[Haskell-cafe] ANN: lazy-csv - the fastest and most space-efficient parser for CSV

2013-02-25 Thread Malcolm Wallace
There are lots of Haskell CSV parsers out there.  Most have poor 
error-reporting, and do not scale to large inputs.  I am pleased to announce an 
industrial-strength library that is robust, fast, space-efficient, lazy, and 
scales to gigantic inputs with no loss of performance.
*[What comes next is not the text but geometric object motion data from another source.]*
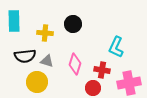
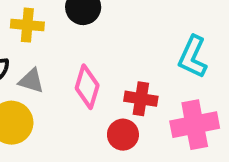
cyan L-shape: (116, 47) -> (193, 57), moved

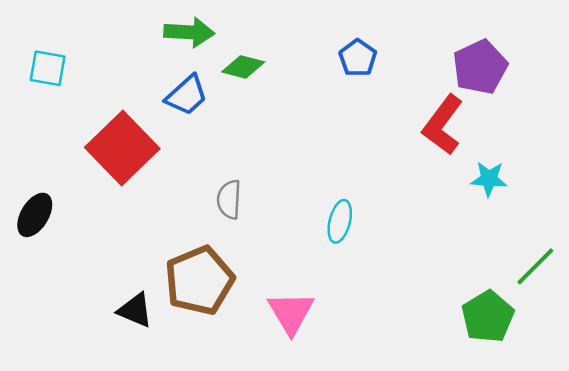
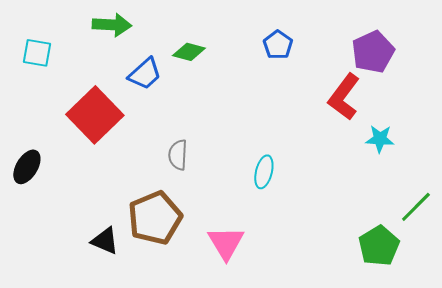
green arrow: (189, 32) -> (112, 25), moved

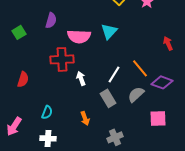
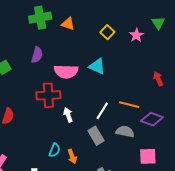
cyan triangle: (109, 31) -> (97, 66), turned -48
orange line: (140, 68) -> (129, 105), turned -36
gray semicircle: (136, 94) -> (125, 132), turned 54
cyan semicircle: (47, 112) -> (55, 150), moved

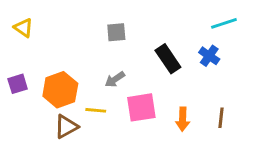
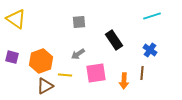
yellow triangle: (23, 28) -> (16, 19), size x1.5
blue cross: (209, 56) -> (150, 50), moved
purple square: (18, 84) -> (12, 57), turned 32
brown line: (221, 118) -> (142, 73), moved

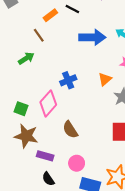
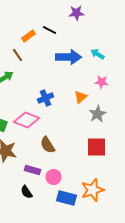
pink diamond: (48, 103) -> (27, 120), turned 70
purple rectangle: (45, 156) -> (33, 170), moved

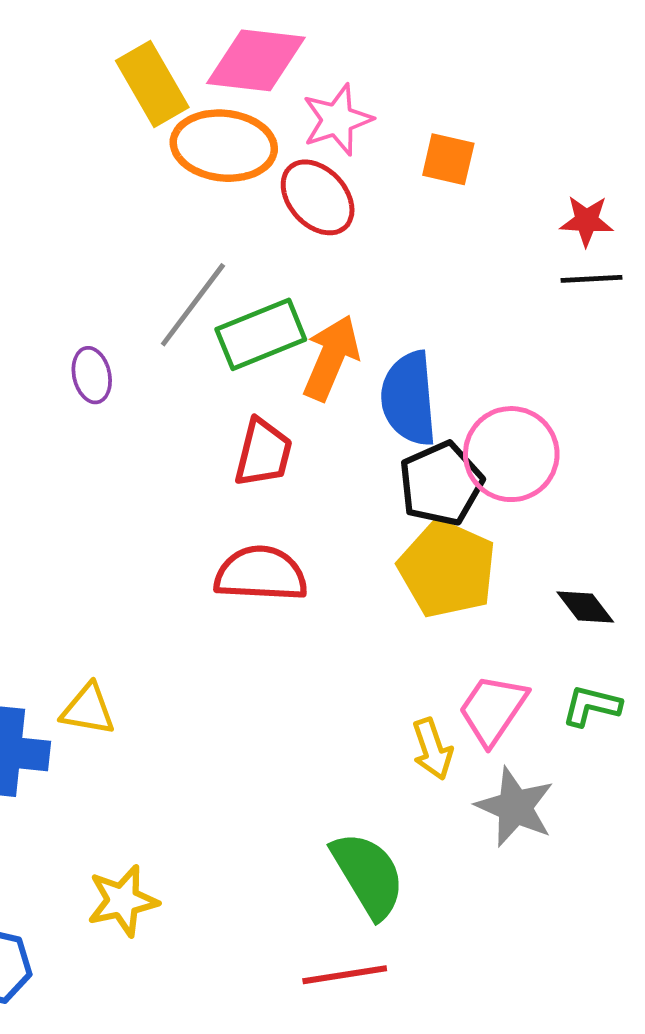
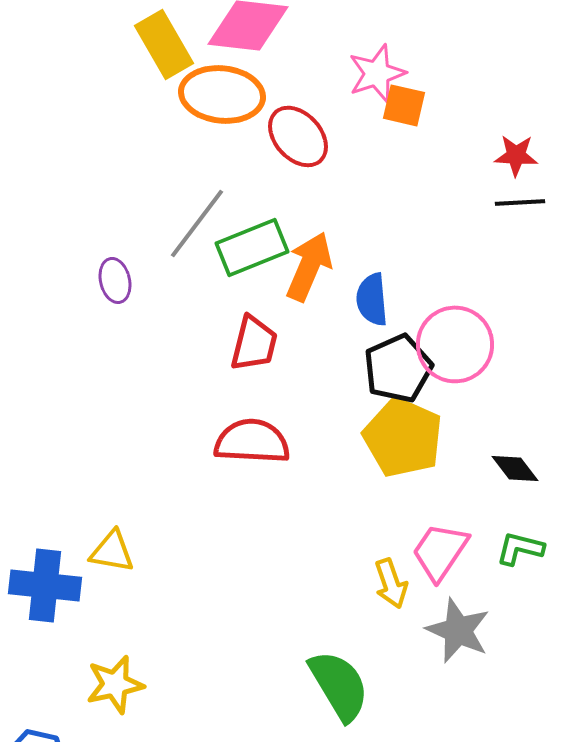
pink star: (337, 120) -> (377, 73), moved
blue semicircle: (409, 399) -> (372, 299), size x0.7
yellow star: (123, 901) -> (115, 684), moved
http://code.haskell.org/lazy-csv/

Downloads from Hackage:

http://hackage.haskell.org/package/lazy-csv

This library has been in industrial use for several years now, but this is the 
first public release.  No doubt the API is not as general as it could be, but 
it already serves many purposes very well.  I'm happy to receive bug reports 
and suggestions for improvements.

Regards,
Malcolm


___
Haskell-Cafe mailing list
Haskell-Cafe@haskell.org
http://www.haskell.org/mailman/listinfo/haskell-cafe


Re: [Haskell-cafe] ANN: lazy-csv - the fastest and most space-efficient parser for CSV

2013-02-25 Thread Oliver Charles

On 02/25/2013 10:47 AM, Malcolm Wallace wrote:

There are lots of Haskell CSV parsers out there.  Most have poor 
error-reporting, and do not scale to large inputs.  I am pleased to announce an 
industrial-strength library that is robust, fast, space-efficient, lazy, and 
scales to gigantic inputs with no loss of performance.
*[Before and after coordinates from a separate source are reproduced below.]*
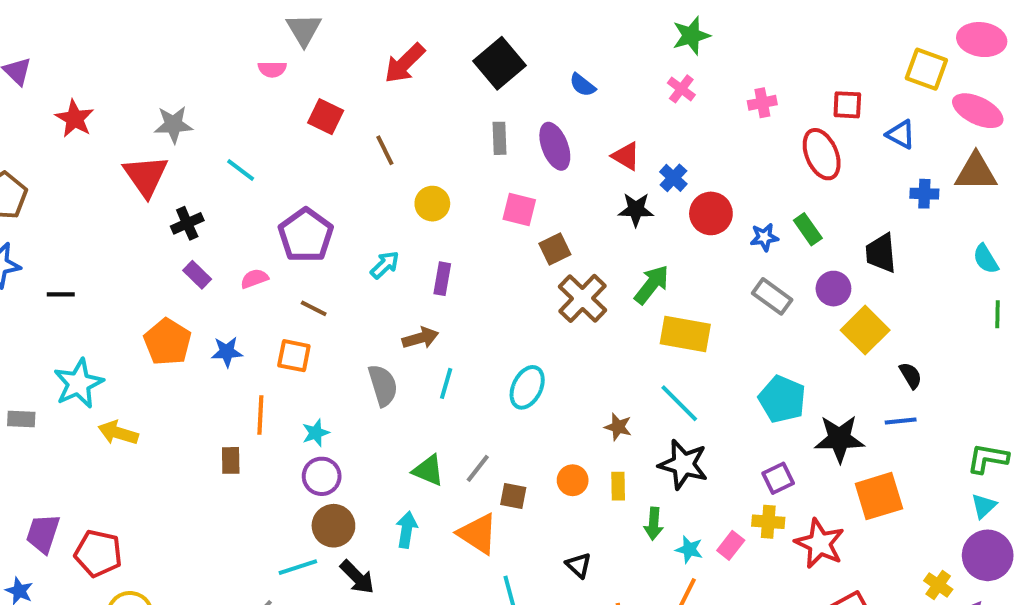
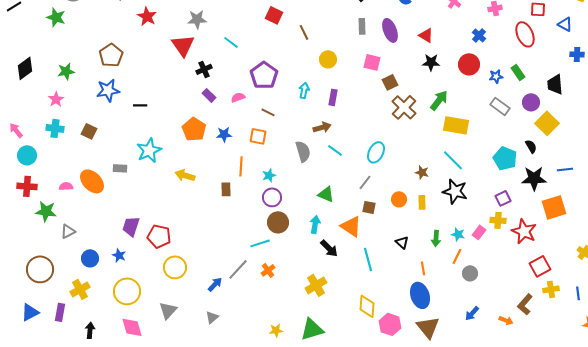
blue cross: (673, 178) -> (479, 35), moved
cyan arrow: (385, 265) -> (304, 90), turned -35
black semicircle: (911, 376) -> (531, 146), moved
cyan line: (446, 383) -> (335, 150), turned -70
yellow arrow: (118, 433) -> (185, 175), moved
gray line: (478, 468) -> (365, 182), moved
green arrow: (654, 524) -> (436, 238), moved
black arrow: (357, 577) -> (329, 248), moved

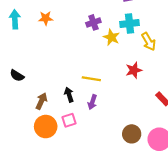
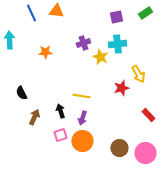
orange star: (46, 18) -> (45, 52), moved
yellow arrow: (149, 42) -> (138, 74), moved
black semicircle: (17, 76) -> (21, 93), moved, turned 32
orange circle: (46, 127) -> (82, 141), moved

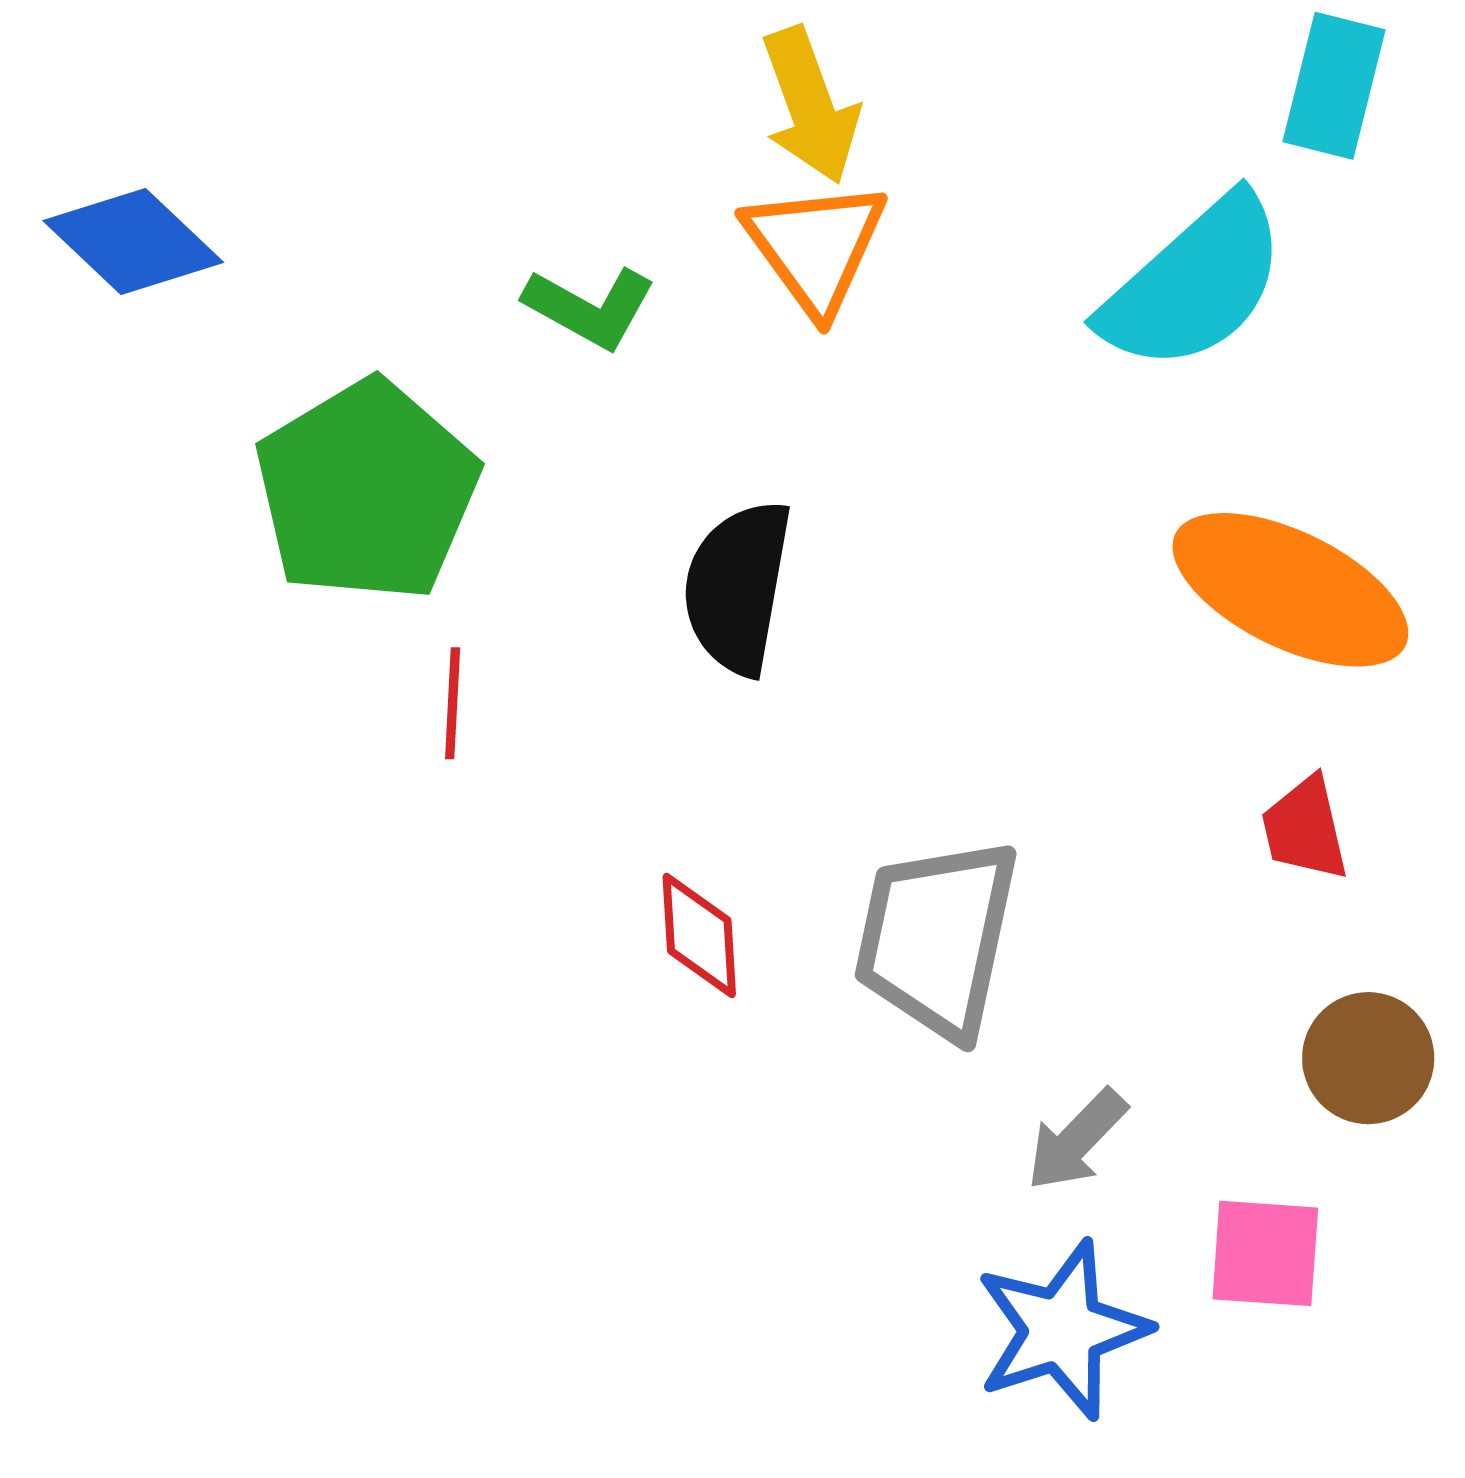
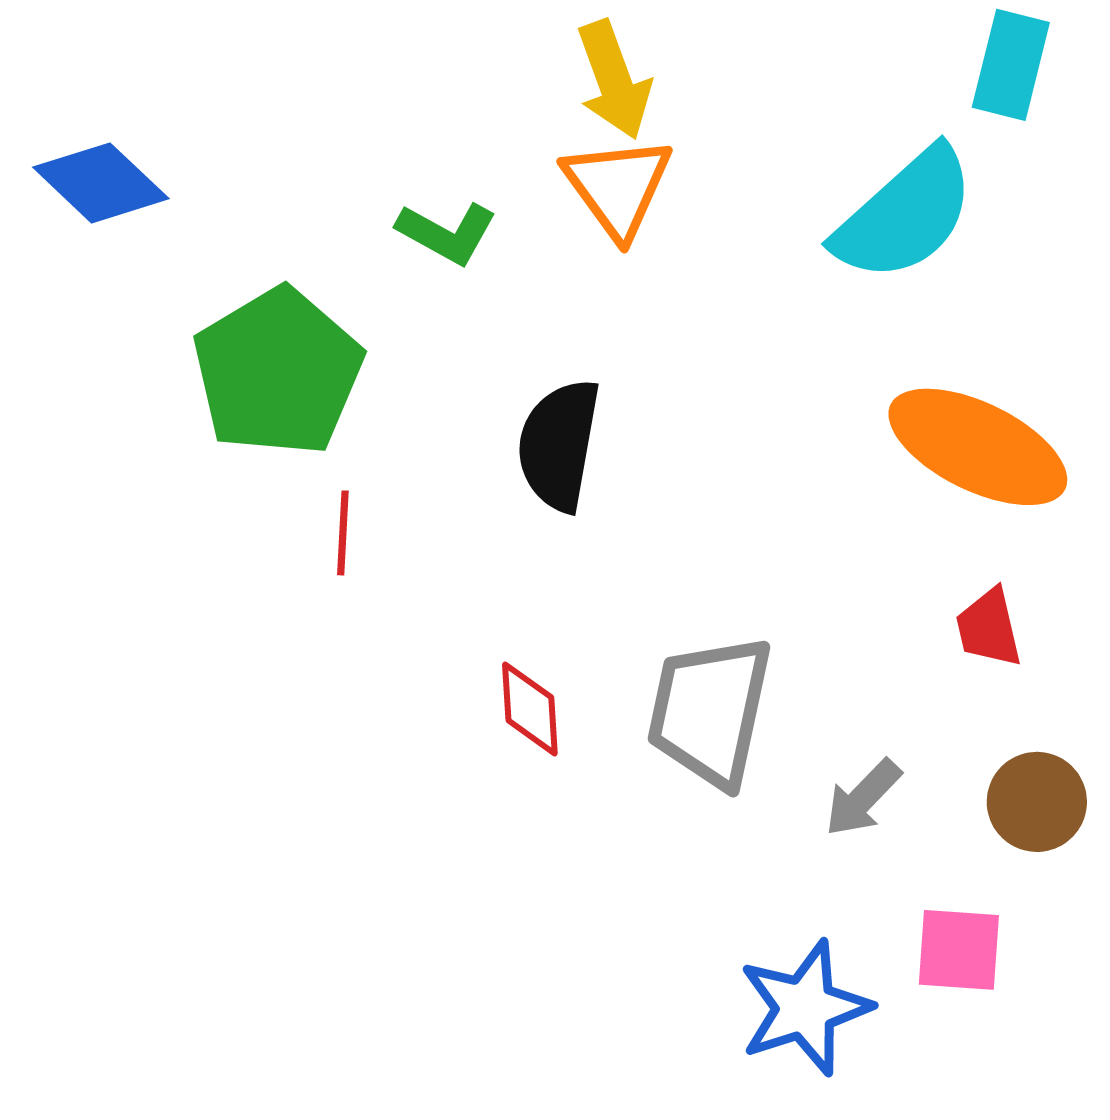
gray arrow: (1077, 1140) -> (863, 798), moved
 http://code.haskell.org/lazy-csv/

Downloads from Hackage:

 http://hackage.haskell.org/package/lazy-csv

This library has been in industrial use for several years now, but this is the 
first public release.  No doubt the API is not as general as it could be, but 
it already serves many purposes very well.  I'm happy to receive bug reports 
and suggestions for improvements.

Regards,
 Malcolm


Obvious question: How does this compare to cassava? Especially cassava's 
Data.CSV.Incremental module? I specifically ask because you mention that 
it's  It is lazier, faster, more space-efficient, and more flexible in 
its treatment of errors, than any other extant Haskell CSV library on 
Hackage but there is no mention of cassava in the website.


- Ollie
___
Haskell-Cafe mailing list
Haskell-Cafe@haskell.org
http://www.haskell.org/mailman/listinfo/haskell-cafe


Re: [Haskell-cafe] ANN: lazy-csv - the fastest and most space-efficient parser for CSV

2013-02-25 Thread Malcolm Wallace

On 25 Feb 2013, at 11:14, Oliver Charles wrote:

 Obvious question: How does this compare to cassava? Especially cassava's 
 Data.CSV.Incremental module? I specifically ask because you mention that it's 
  It is lazier, faster, more space-efficient, and more flexible in its 
 treatment of errors, than any other extant Haskell CSV library on Hackage 
 but there is no mention of cassava in the website.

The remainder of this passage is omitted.